Nicht immer verlief die Zusammenarbeit zur Zufriedenheit der Initiative. Mehrfach piesackte Strößenreuther öffentlich die Senatorin, nachdem der von Rot-Rot-Grün selbst gesetzte Zeitplan in Verzug kam. Anfang Mai veröffentlichte die Initiative ohne Absprache mit dem Senat den damals aktuellen Entwurf – Regine Günther reagierte mit Vertrauensentzug. Und nicht immer war man sich sicher, ob Strößenreuther nicht allzu viel Wind um nichts machte. Trotzdem dankte Günthers Sprecher Matthias Tang am Mittwoch dem Mann, der „Bewegung in die Berliner Radpolitik gebracht“ habe. „Sein zivilgesellschaftliches Engagement war beispielgebend“, so Tang gegenüber der taz.

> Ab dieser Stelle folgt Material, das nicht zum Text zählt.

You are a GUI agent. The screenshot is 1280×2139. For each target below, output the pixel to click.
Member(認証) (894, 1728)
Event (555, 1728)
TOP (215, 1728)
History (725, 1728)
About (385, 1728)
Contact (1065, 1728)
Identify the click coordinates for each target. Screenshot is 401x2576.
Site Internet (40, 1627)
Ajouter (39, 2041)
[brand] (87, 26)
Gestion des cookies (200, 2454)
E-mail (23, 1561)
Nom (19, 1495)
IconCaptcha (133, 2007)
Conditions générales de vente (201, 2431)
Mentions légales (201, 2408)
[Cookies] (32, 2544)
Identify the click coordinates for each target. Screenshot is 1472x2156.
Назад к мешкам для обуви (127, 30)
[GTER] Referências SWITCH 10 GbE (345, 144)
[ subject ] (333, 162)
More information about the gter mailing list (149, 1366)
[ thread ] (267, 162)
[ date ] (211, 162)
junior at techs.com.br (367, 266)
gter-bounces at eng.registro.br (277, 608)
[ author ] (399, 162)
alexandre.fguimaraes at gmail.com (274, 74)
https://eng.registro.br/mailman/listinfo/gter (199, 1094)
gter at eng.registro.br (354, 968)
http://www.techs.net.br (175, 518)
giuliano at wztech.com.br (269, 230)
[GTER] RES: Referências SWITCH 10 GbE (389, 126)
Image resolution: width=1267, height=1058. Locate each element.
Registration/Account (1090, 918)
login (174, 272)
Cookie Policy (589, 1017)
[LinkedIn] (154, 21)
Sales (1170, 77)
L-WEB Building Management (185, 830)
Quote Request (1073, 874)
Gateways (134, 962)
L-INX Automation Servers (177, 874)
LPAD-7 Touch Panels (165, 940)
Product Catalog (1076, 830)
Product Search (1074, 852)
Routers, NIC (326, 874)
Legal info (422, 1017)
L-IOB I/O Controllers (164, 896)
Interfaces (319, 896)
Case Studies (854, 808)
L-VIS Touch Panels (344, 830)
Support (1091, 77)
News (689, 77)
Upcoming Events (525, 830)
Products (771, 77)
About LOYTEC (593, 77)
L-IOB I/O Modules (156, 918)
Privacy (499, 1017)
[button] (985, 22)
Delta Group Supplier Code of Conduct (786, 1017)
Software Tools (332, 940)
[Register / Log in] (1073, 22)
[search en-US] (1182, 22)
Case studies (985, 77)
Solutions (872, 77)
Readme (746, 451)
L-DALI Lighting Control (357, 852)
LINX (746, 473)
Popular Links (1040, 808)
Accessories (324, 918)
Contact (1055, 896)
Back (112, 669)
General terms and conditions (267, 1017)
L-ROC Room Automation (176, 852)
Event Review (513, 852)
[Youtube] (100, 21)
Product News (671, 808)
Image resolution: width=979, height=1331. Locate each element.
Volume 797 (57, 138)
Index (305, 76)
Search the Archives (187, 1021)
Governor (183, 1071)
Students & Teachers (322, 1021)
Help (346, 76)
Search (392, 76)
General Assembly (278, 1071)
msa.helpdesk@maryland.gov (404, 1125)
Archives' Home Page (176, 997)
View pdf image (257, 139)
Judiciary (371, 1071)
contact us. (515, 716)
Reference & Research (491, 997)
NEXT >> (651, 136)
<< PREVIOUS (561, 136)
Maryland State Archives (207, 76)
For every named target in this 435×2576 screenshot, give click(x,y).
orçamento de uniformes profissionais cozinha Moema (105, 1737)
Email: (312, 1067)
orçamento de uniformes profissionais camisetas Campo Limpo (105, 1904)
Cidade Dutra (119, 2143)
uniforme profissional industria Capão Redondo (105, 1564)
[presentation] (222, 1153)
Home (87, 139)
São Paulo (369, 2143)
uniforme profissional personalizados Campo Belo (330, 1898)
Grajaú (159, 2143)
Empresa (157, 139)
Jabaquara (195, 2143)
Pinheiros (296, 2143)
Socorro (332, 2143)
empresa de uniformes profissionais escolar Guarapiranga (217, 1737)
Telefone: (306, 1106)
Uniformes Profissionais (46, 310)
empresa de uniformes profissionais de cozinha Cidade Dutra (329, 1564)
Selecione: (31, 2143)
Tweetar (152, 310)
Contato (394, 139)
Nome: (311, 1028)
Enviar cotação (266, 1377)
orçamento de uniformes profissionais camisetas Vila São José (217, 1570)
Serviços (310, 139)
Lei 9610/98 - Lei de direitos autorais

Der grüne Abgeordnete Stefan Gelbhaar, der an den Verhandlungen zum Gesetz maßgeblich beteiligt war, bezeichnet Strößenreuther als einen „politisch bewusst agierenden Provokateur mit einem klaren Ziel vor Augen.“ Womit er richtig liegt.

Heinrich Strößenreuther

„Ich war zwei Jahre ehrenamtlich aktiv, mein Konto ist leer.“

Mit dem Kernteam der Initiative hatte Strößenreuther seinen Rückzug abgesprochen und zuletzt Aufgaben an andere verteilt. Mit „Wehmut“ habe sie die Entscheidung aufgenommen, sagt Kerstin Stark, ein Gründungsmitglied der Initiative, und betont, dass es kein „Abschied im Bösen“ gewesen sei. Strößenreuther habe viel Wissen weitergeben und das Team aufgebaut. „Davon profitieren wir weiter“. Ersetzen werde ihn aber so schnell niemand.

Die Initiative will sich weiterhin einmischen, kündigt Kerstin Stark an: Derzeit werde mit dem Senat der Radverkehrsplan erarbeitet, der zusammen mit dem Gesetz verabschiedet werden und die Details des Ausbaus regeln soll. „Im Gesetz ist ein Monitoring vorgesehen. Daran werden wir uns beteiligen“, sagt Stark.

Und auch Heinrich Strößenreuther wird nicht gleich ganz von der Radspur verschwinden: „Mir wird die Politik fehlen. Ich habe gemerkt, dass mir Campaigning doch mehr Spaß macht als gedacht“, sagt er und kündigt an: „Ich beobachte die Entwicklung des Gesetzes, keine Angst.“ Schließlich ist sein 50. Geburtstag am 26. Dezember. Und er will sein Geschenk wirklich haben.